_Work to complete_. Since the copy must match the original, write out each record word for word, skipping only the pictures.

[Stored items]
***
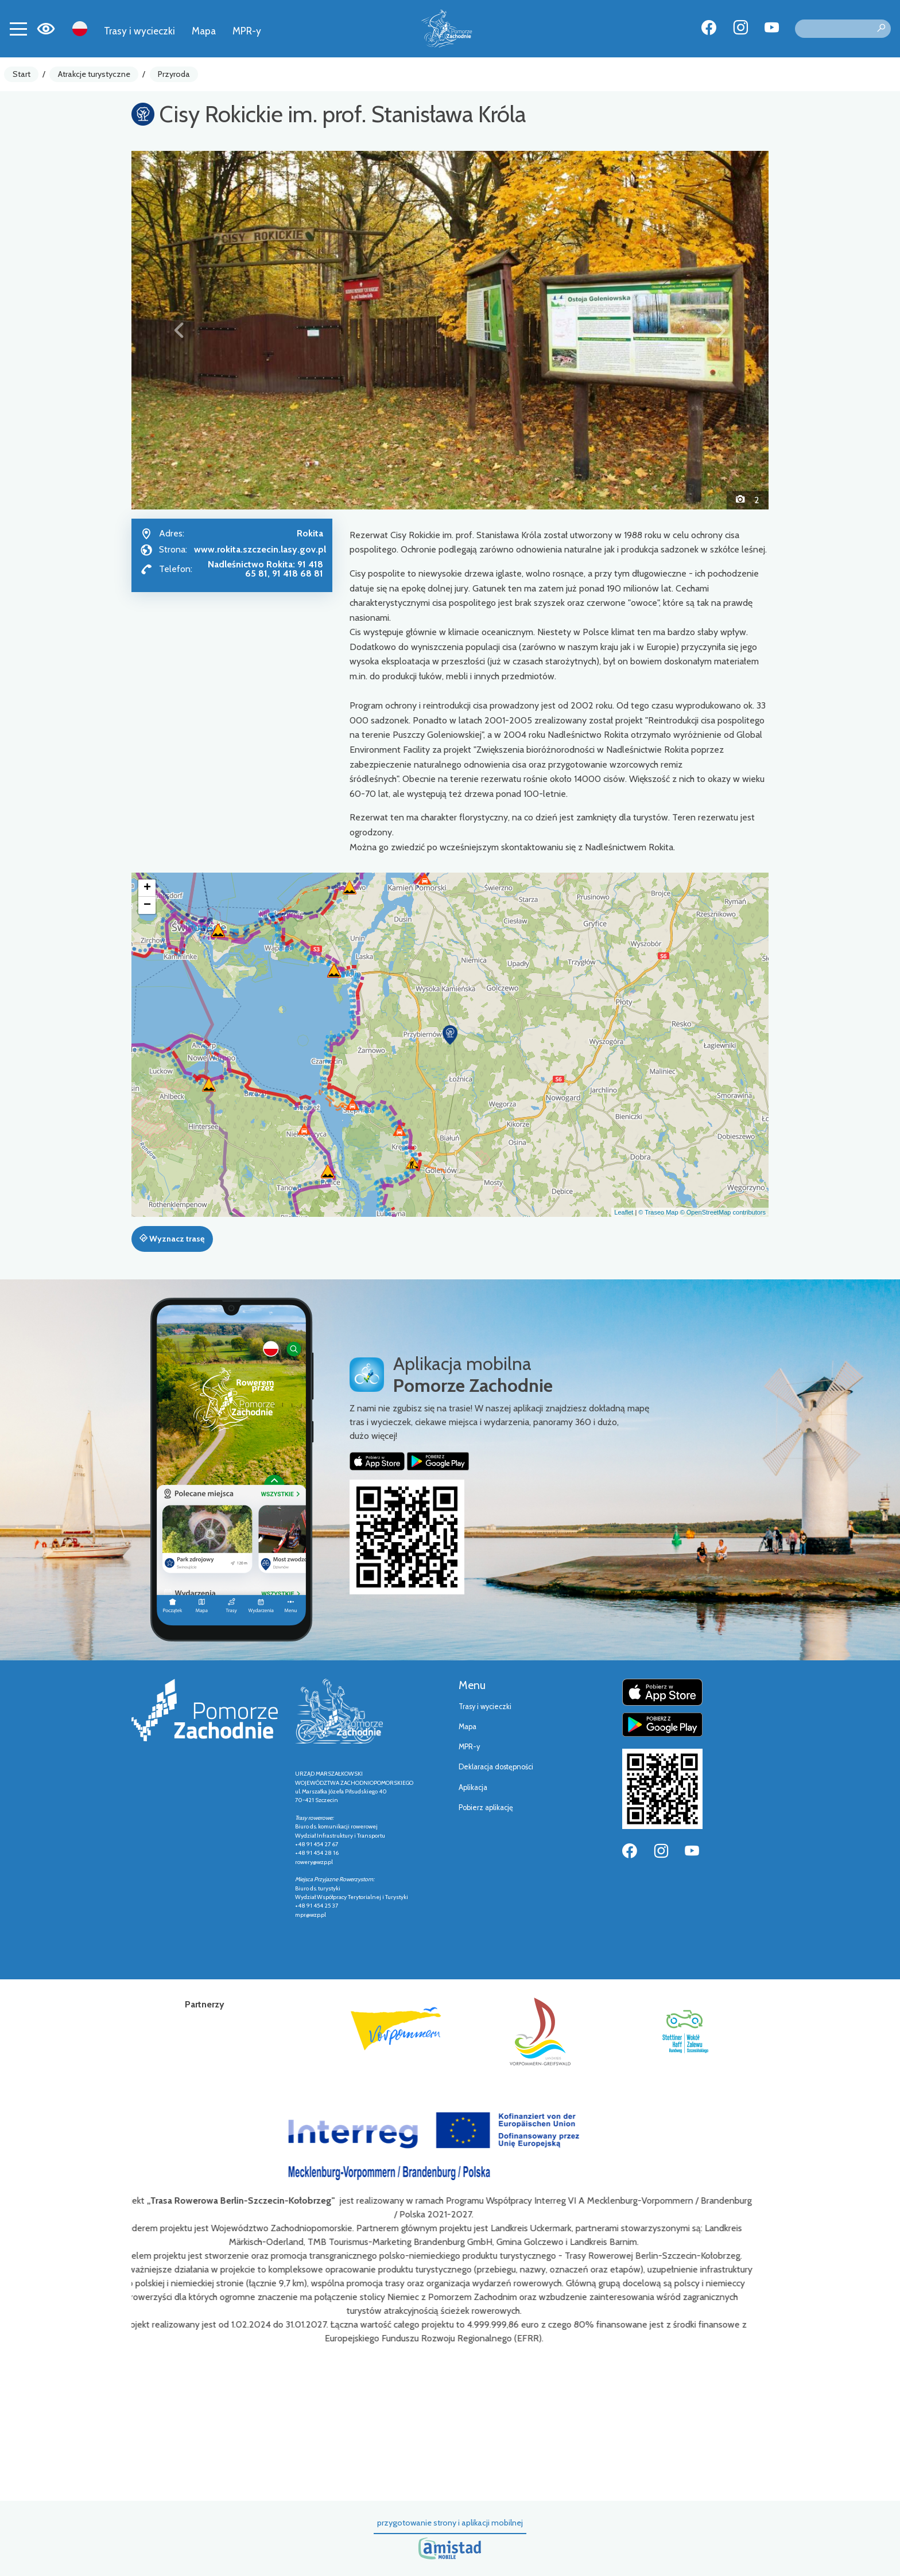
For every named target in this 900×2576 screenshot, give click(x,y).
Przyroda (174, 74)
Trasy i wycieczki (139, 31)
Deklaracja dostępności (496, 1766)
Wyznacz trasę (171, 1238)
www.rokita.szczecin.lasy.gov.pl (260, 549)
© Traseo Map (658, 1212)
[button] (179, 330)
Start (21, 74)
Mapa (204, 31)
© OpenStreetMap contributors (723, 1212)
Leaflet (623, 1212)
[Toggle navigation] (18, 29)
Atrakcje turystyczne (94, 74)
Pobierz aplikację (486, 1807)
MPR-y (246, 31)
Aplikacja (473, 1787)
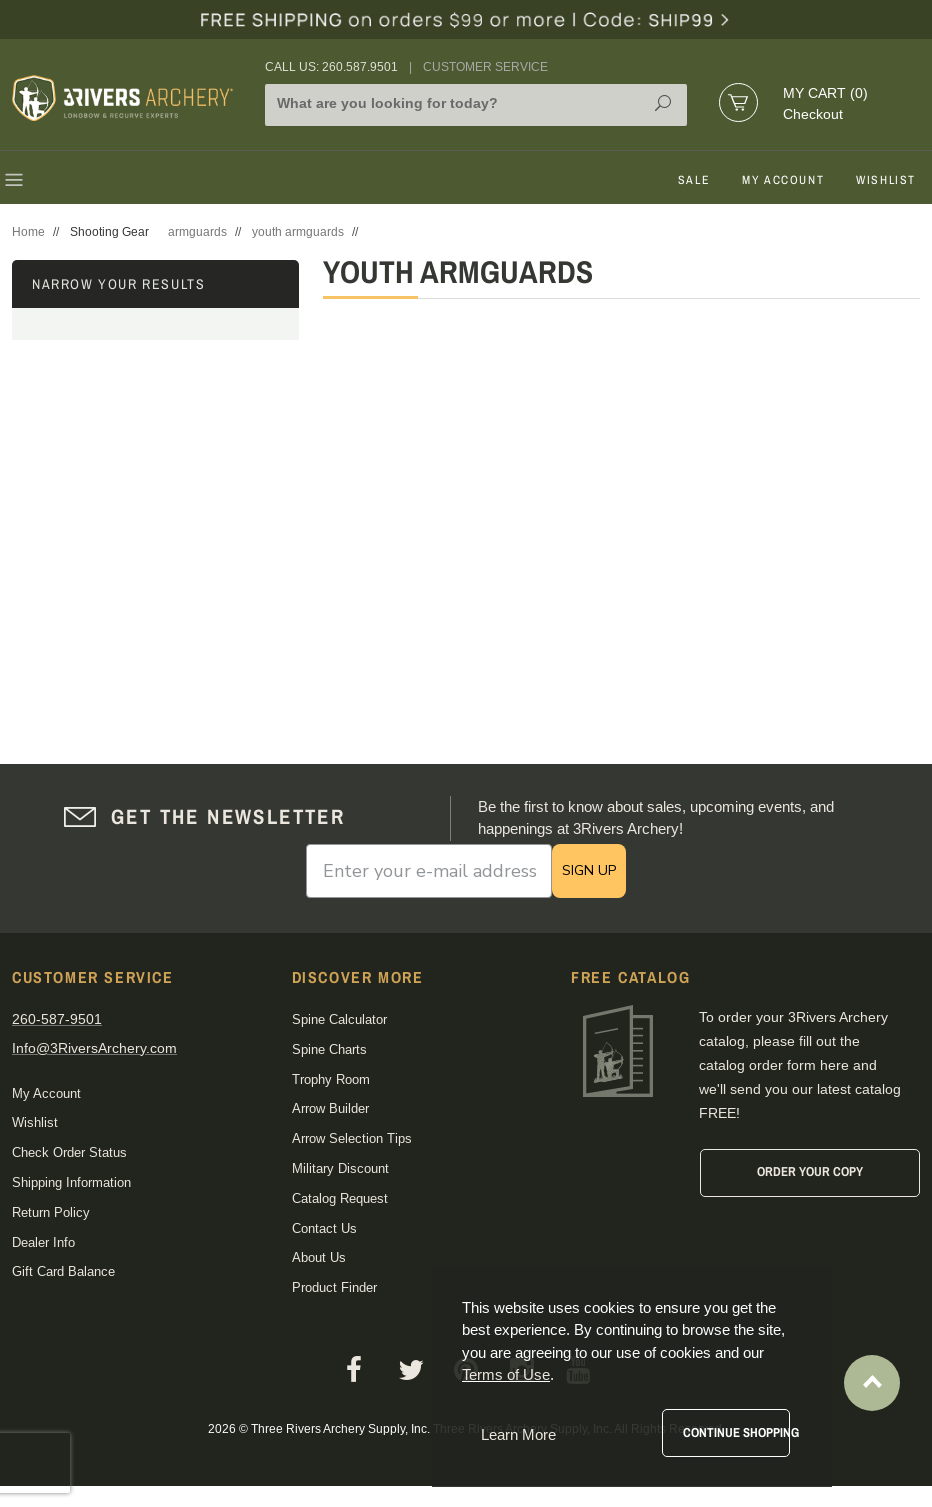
***
_Expected answer_.
For every named target in this 900×2576 screenshot, give click(x,y).
Przyroda (174, 74)
Trasy i wycieczki (139, 31)
Deklaracja dostępności (496, 1766)
Wyznacz trasę (171, 1238)
www.rokita.szczecin.lasy.gov.pl (260, 549)
© Traseo Map (658, 1212)
[button] (179, 330)
Start (21, 74)
Mapa (204, 31)
© OpenStreetMap contributors (723, 1212)
Leaflet (623, 1212)
[Toggle navigation] (18, 29)
Atrakcje turystyczne (94, 74)
Pobierz aplikację (486, 1807)
MPR-y (246, 31)
Aplikacja (473, 1787)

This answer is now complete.